## WORK TO COMPLETE
Once the line containing "receive the monthly" has been written out, stop; until then, restate each line of the entries below word for word from the first.

==============================

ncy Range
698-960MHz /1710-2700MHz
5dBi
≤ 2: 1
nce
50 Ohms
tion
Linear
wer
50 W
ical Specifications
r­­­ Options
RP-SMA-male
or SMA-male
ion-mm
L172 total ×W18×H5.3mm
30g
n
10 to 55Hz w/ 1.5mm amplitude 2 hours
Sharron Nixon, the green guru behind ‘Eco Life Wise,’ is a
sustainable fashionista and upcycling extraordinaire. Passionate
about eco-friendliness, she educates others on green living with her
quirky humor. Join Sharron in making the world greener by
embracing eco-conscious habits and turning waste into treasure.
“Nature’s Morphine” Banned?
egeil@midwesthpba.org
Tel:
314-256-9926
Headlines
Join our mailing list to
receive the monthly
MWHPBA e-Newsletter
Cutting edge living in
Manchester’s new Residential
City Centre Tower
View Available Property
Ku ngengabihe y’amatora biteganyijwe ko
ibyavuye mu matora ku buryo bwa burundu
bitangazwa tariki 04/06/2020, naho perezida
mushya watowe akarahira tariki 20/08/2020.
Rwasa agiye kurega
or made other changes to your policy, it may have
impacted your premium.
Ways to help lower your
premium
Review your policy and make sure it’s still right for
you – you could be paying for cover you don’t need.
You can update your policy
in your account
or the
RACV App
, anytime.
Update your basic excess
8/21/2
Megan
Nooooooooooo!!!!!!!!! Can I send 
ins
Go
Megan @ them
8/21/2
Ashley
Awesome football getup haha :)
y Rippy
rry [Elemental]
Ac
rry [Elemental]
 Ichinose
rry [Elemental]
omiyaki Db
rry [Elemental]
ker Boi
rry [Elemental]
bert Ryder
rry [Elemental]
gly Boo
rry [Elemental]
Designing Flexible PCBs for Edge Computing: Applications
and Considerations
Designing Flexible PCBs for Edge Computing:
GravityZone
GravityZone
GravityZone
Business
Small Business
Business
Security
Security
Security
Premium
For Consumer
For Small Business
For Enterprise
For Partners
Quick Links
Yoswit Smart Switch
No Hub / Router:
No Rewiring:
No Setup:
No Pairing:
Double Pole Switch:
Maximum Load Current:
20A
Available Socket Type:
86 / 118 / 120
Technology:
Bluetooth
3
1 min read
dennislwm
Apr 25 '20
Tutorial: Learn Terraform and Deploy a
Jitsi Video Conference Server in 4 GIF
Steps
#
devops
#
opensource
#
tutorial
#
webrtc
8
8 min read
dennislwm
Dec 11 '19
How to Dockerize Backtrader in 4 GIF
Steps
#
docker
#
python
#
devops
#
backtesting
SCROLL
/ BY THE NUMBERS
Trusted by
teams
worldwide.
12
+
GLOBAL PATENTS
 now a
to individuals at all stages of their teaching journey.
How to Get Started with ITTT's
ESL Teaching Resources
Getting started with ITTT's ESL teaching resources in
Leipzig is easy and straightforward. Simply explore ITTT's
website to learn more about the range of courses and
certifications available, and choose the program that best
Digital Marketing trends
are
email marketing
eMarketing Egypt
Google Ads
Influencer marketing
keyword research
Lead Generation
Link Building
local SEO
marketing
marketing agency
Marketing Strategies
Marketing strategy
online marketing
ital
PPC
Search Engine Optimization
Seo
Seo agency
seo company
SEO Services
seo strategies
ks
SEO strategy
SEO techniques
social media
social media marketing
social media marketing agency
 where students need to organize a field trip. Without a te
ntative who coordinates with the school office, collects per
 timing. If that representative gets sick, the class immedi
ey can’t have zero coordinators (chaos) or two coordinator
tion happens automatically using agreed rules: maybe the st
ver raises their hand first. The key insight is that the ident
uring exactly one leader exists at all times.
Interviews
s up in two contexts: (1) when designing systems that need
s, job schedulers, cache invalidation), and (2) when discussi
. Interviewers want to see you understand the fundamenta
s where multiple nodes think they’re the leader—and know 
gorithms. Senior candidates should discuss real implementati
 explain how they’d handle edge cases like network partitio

==============================

## RESULT
ncy Range
698-960MHz /1710-2700MHz
5dBi
≤ 2: 1
nce
50 Ohms
tion
Linear
wer
50 W
ical Specifications
r­­­ Options
RP-SMA-male
or SMA-male
ion-mm
L172 total ×W18×H5.3mm
30g
n
10 to 55Hz w/ 1.5mm amplitude 2 hours
Sharron Nixon, the green guru behind ‘Eco Life Wise,’ is a
sustainable fashionista and upcycling extraordinaire. Passionate
about eco-friendliness, she educates others on green living with her
quirky humor. Join Sharron in making the world greener by
embracing eco-conscious habits and turning waste into treasure.
“Nature’s Morphine” Banned?
egeil@midwesthpba.org
Tel:
314-256-9926
Headlines
Join our mailing list to
receive the monthly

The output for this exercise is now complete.